Shanghai Crude Oil Futures Debut

Oil storage tanks are seen at Yangshan port in Shanghai on March 14. Photo: VCG
Oil storage tanks are seen at Yangshan port in Shanghai on March 14. Photo: VCG

Shanghai crude oil futures got a lot of investor attention during their debut on Monday, with the most-active contract jumping 3.34% to 429.9 yuan ($68.07) per barrel.

Almost 40.7 million barrels of oil changed hands via the September contract during Monday’s five-hour session, according to data from the Shanghai Futures Exchange. About 18.3 billion yuan in crude oil futures changed hands.

The high volumes reflect the needs of the market, said Shi Chunsheng, deputy general manager of Yongan Futures Co. Ltd. “China is now the world’s biggest oil importer and is trading oil at a premium,” he said.

Foreign institutional investors showed their enthusiasm for Chinese crude oil futures, with global commodity trader and mining company Glencore PLC — not a local oil giant from China — executing the first trade of the contract.

Still, it will take some time for Shanghai crude oil futures to cultivate greater participation from foreign traders, said Neil Ge, CEO of DBS Bank China.

China has had crude oil futures in the works for about a decade.

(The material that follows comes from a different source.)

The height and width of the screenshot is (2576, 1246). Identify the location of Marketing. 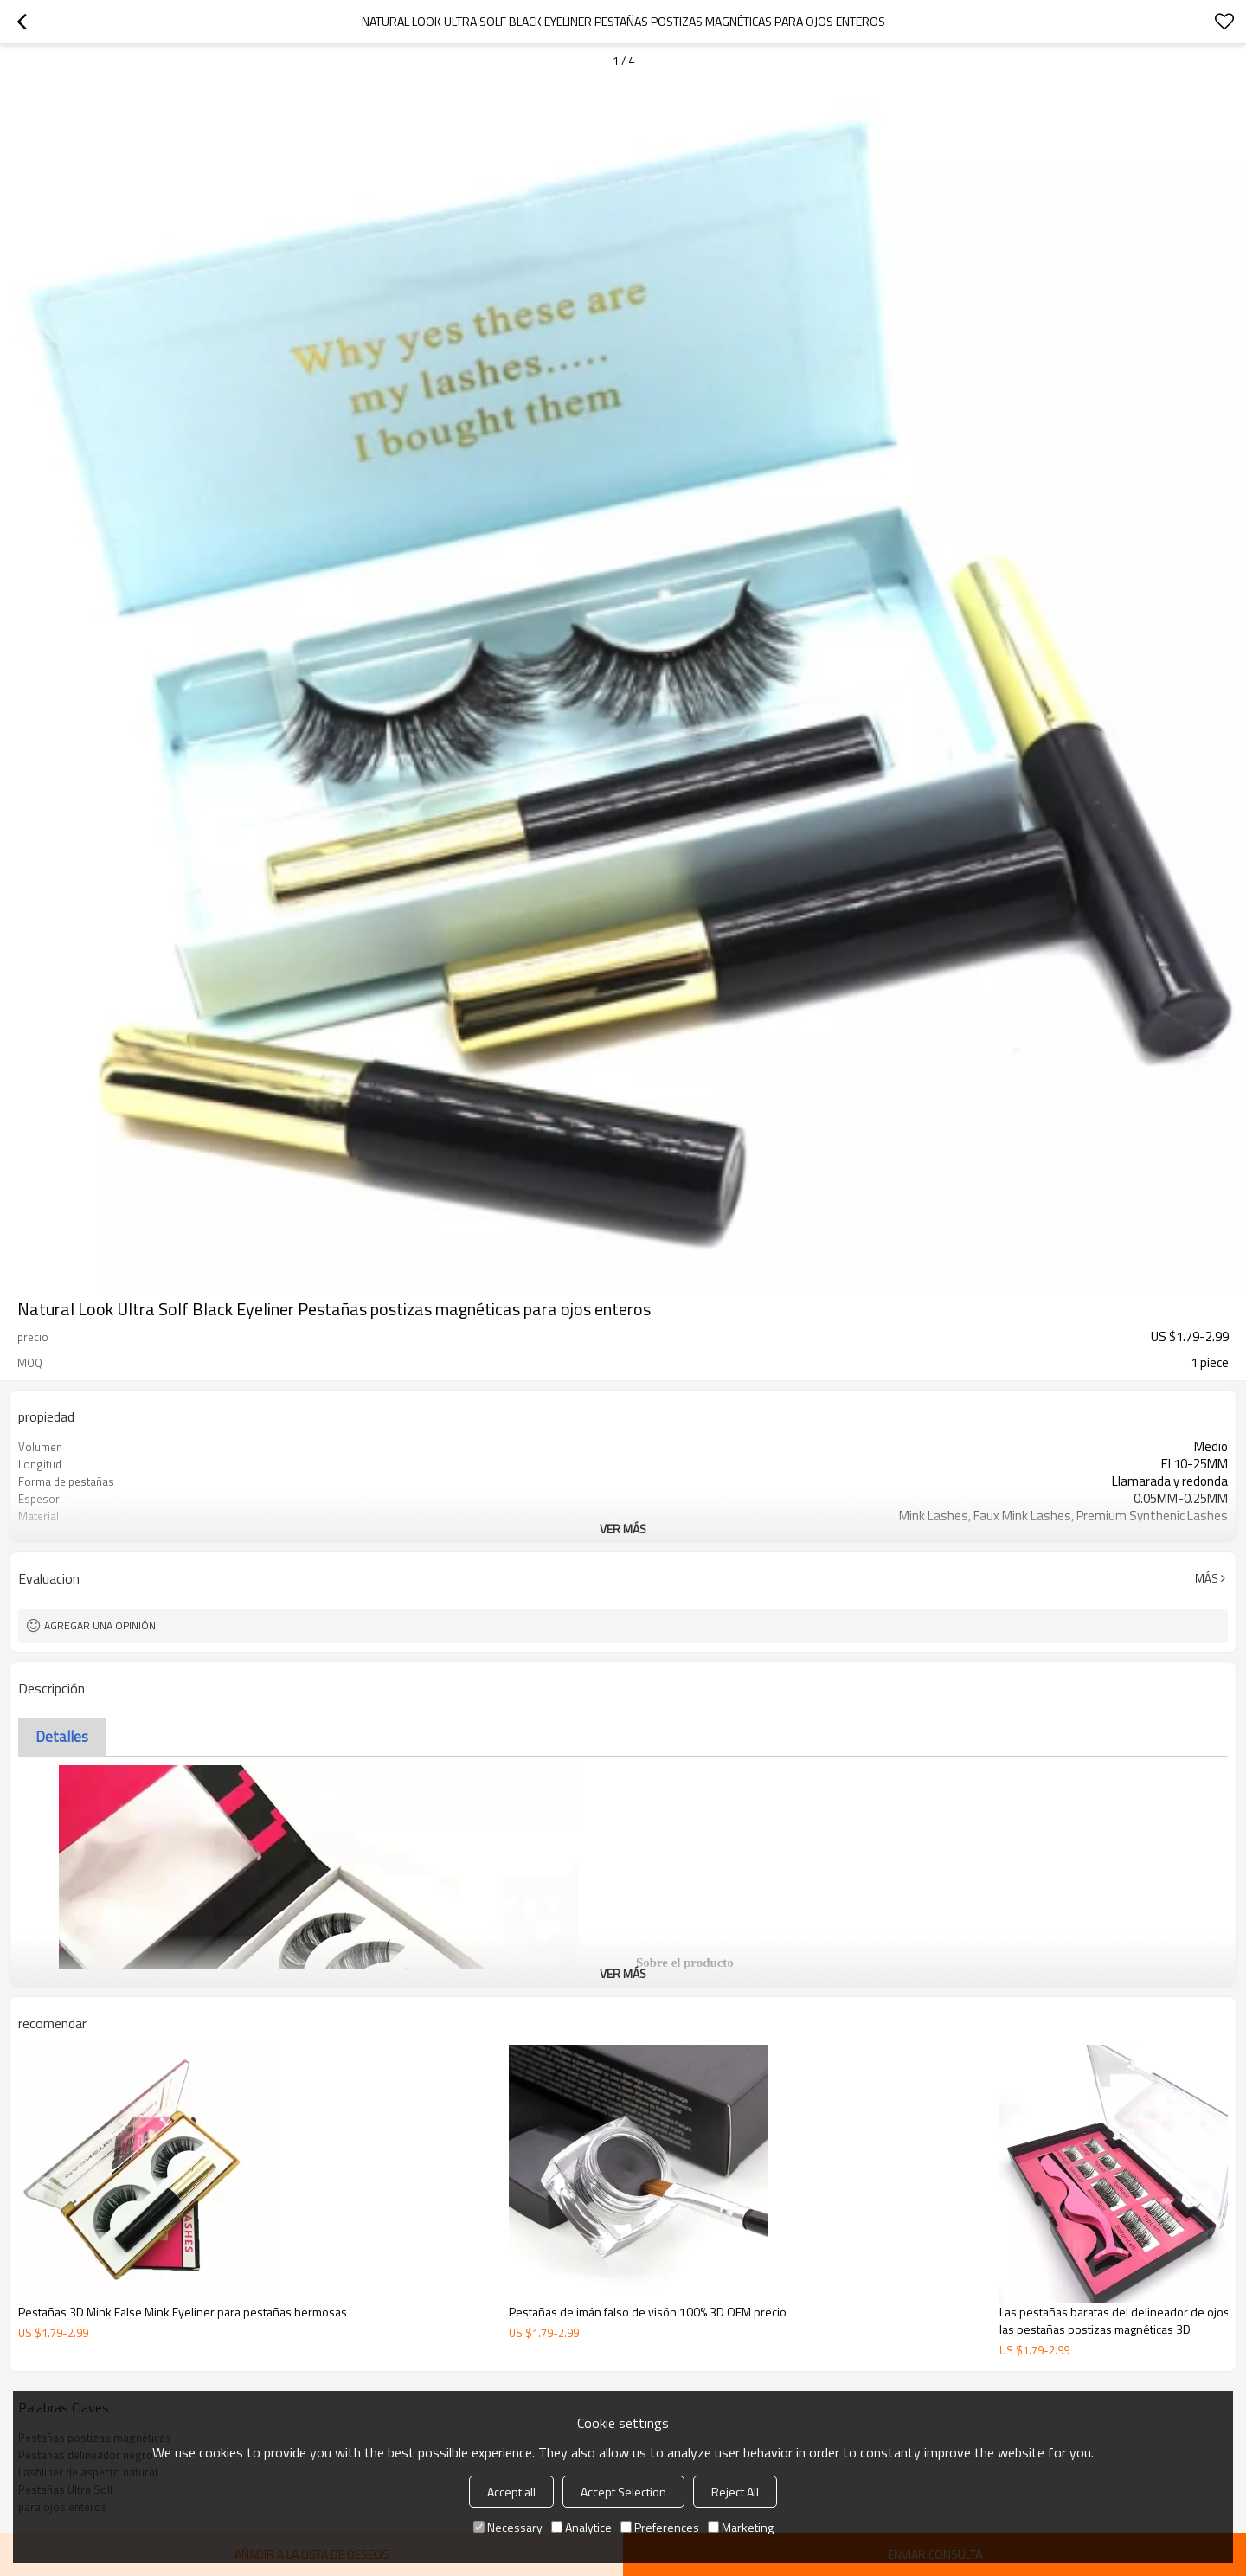
(741, 2527).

The goal of such a contract is to create an oil pricing benchmark for the Asia-Pacific region. Sixteen crude oil futures are traded worldwide. The two dominant contracts are West Texas Intermediate, traded in New York City; and Brent, which trades on the ICE Futures Europe exchange in London.

Chinese authorities had made progress setting up trading facilities and rules for crude oil futures in 2015. However, a stock market crash that summer sent the benchmark stock index plummeting 40% and put the launch of the contract on hold.

To regulators, the launch of the yuan-denominated oil future marks the first commodity derivative allowing foreign investors to trade, and reflects China’s growing global pricing power for the commodity.

“The launch of crude oil futures is a financial innovation, as well as a move toward opening the financial system,” said Fang Xinghai, vice chairman of the China Securities Regulatory Commission (CSRC), during the launch event for the contract. “The CSRC will announce other new measures like crude oil futures so that global pricing more closely reflects the supply and demand of the Chinese market.”